A math teacher at the Florida high school knew something just didn’t add up when the second fire alarm of the day sounded.
So instead of sending her students into the hallway for the supposed drill, Shanthi “Mrs. V’’ Viswanathan, an Algebra II instructor at Marjory Stoneman Douglas HS, ordered them to the floor in a corner of her classroom — then put paper over the door’s window so no one could see inside, the Sun-Sentinel reported.
Outside, former student Nikolas Cruz allegedly began opening fire with an AR-15 assault rifle. He would eventually kill 17 people, authorities said.
When a SWAT team finally arrived and knocked on her door, Viswanathan still refused to open it up, fearful it was the killer playing a trick on her.

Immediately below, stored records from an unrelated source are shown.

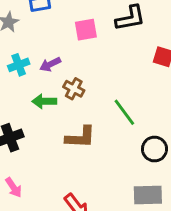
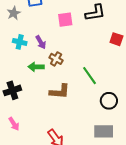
purple arrow: (50, 64) -> (41, 42), turned -96
cyan cross: (19, 65) -> (20, 42), turned 32

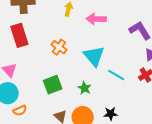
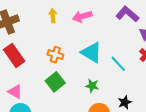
cyan line: (116, 75) -> (118, 64), turned 36
green square: (53, 85) -> (55, 82), moved

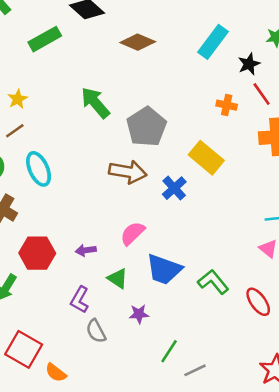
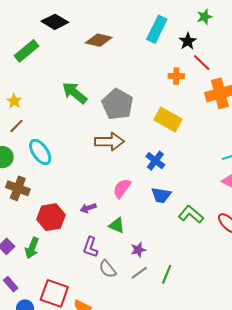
blue cross: (174, 188) -> (155, 161), moved
blue trapezoid: (164, 269) -> (161, 195), moved, size x0.7
gray line: (195, 370) -> (139, 273), moved

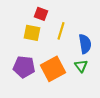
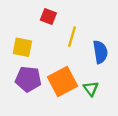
yellow square: (32, 33) -> (22, 47), moved
green triangle: (81, 66) -> (91, 89), moved

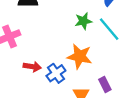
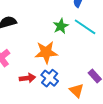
orange star: (80, 56) -> (46, 52), moved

“She said, ‘Knock it down or open it with a key. I’m not opening the door,’ ” said Dawn Jarboe, whose son, Brian, was in the classroom at the time.
So the SWAT team busted through the door.
“Some SWAT guy took out the window and cleared our room,” Jarboe’s son told her by text message, according to the report.
The mom hailed the teacher’s actions.
“She was quick on her feet,” Jarboe said of Viswanathan. “She used her knowledge. She saved a lot of kids.”
Three other school staffers died in their efforts to protect students that day.
School athletic director Chris Hixon, 49, a father and Army veteran, ran toward the sound of the shots and saved fleeing students, according to reports.
“I am torn,” his wife, Debbie Hixon, told People mag. “I am pissed off he did that because he left us. But knowing my husband, that’s just who he was. I knew he would be right there in the middle of what was going on as soon as I heard the shooting was happening. That was just who he was.”
Assistant football coach Aaron Feis, 37, jumped between students and the shooter, “selflessly shielding” them from the gunfire, according to a tweet on the school football program’s account.
Geography teacher Scott Beigel, 35, made sure students were safely inside his classroom, only to die as he tried to close and lock the door.
“When he opened the door, he had to relock it so that we could stay safe,” one of the students he saved, Kelsey Friend, told CNN. “But he didn’t get the chance.”